## How to complete this task
Wherever a line in the records below contains "each", copy that line.

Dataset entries

◇ ◇ ◇ ◇

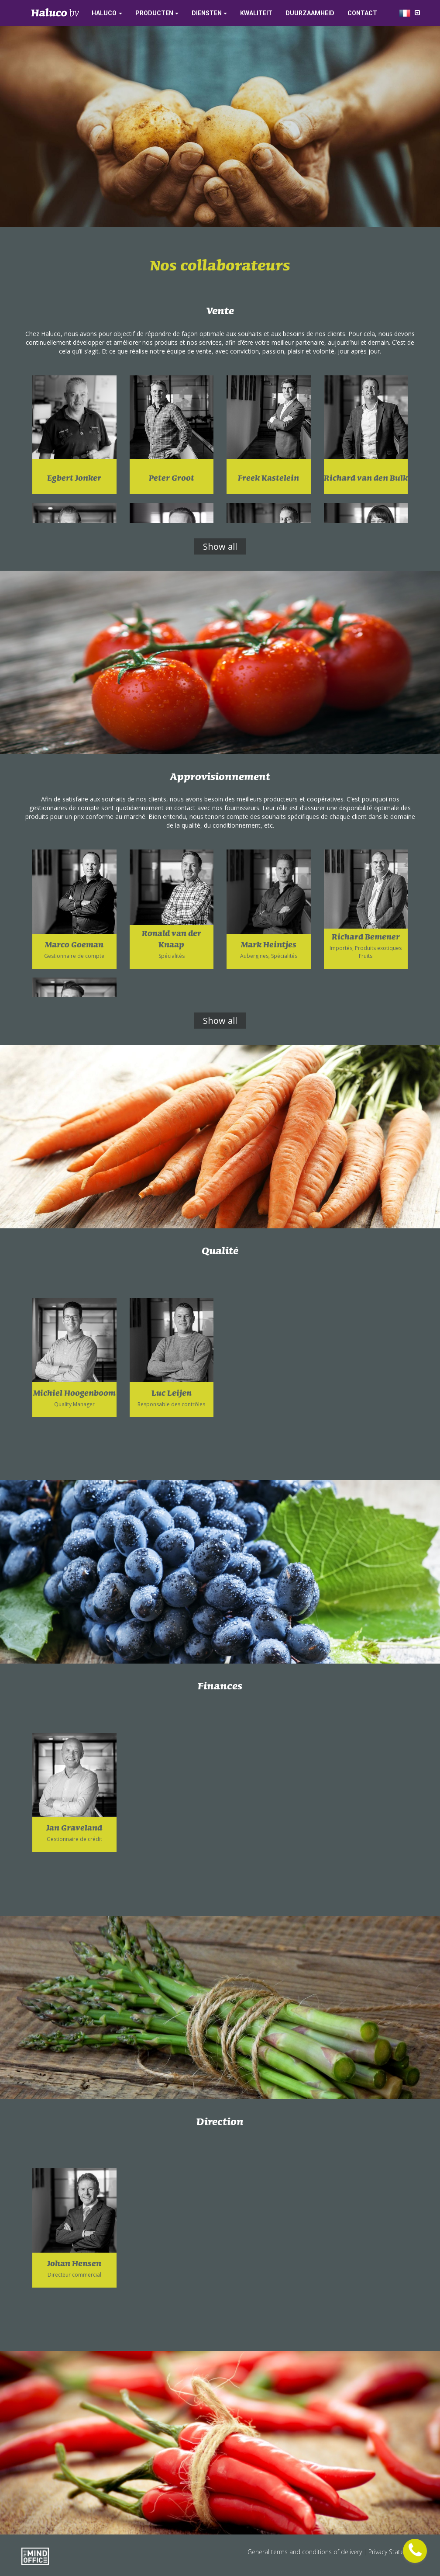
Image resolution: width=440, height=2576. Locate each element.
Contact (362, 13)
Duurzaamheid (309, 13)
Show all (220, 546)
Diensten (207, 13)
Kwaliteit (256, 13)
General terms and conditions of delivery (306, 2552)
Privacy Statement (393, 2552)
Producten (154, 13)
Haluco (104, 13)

◇ ◇ ◇ ◇

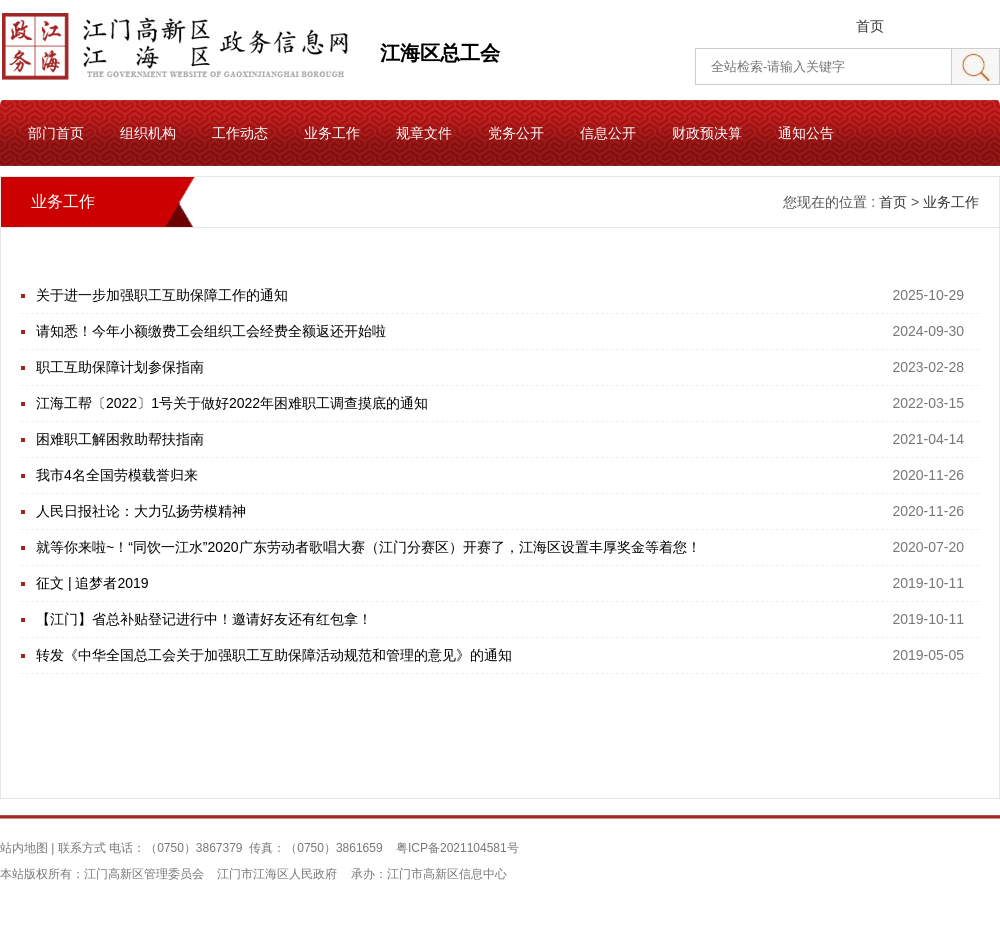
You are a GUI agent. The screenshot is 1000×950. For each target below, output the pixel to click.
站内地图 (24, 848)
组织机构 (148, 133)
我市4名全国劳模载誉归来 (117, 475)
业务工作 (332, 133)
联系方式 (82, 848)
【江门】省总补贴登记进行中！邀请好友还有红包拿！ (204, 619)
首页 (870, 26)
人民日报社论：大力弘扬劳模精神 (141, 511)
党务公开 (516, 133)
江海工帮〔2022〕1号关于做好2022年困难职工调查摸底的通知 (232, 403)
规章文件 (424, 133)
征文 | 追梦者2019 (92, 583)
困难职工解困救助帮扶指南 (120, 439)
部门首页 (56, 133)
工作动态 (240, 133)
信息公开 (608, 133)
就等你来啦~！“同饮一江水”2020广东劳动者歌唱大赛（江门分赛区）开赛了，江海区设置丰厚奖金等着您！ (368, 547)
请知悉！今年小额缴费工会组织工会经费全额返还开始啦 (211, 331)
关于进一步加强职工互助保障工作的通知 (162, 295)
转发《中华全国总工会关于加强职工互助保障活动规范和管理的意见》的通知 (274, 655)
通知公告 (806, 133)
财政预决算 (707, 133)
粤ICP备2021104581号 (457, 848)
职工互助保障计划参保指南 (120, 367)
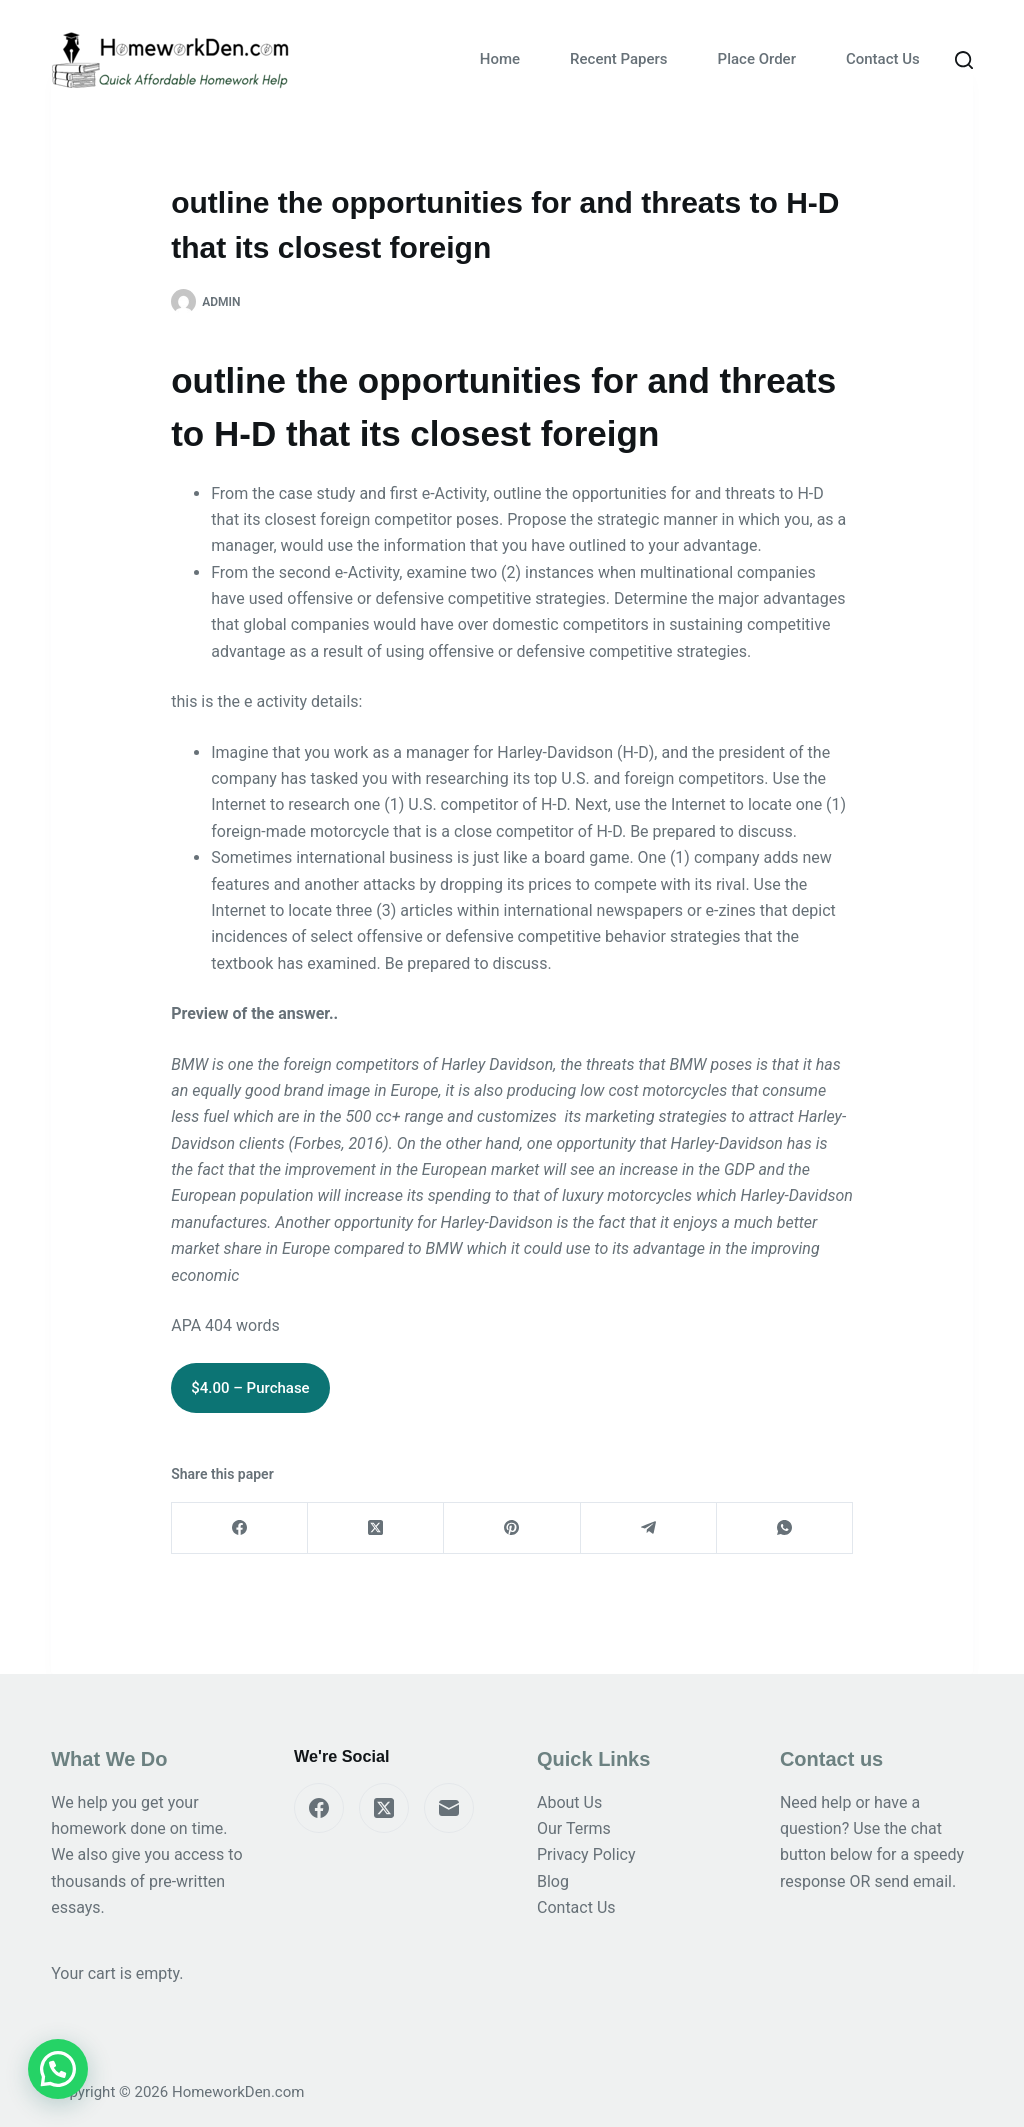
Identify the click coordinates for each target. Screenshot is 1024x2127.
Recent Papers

◇ ◇ ◇ ◇

## Response to the exercise
Image resolution: width=440, height=2576. Locate each element.
You are a GUI agent. The screenshot is 1000×950. For each target below, output the pixel to click.
Identify the click coordinates for each target. Screenshot is 1024x2127.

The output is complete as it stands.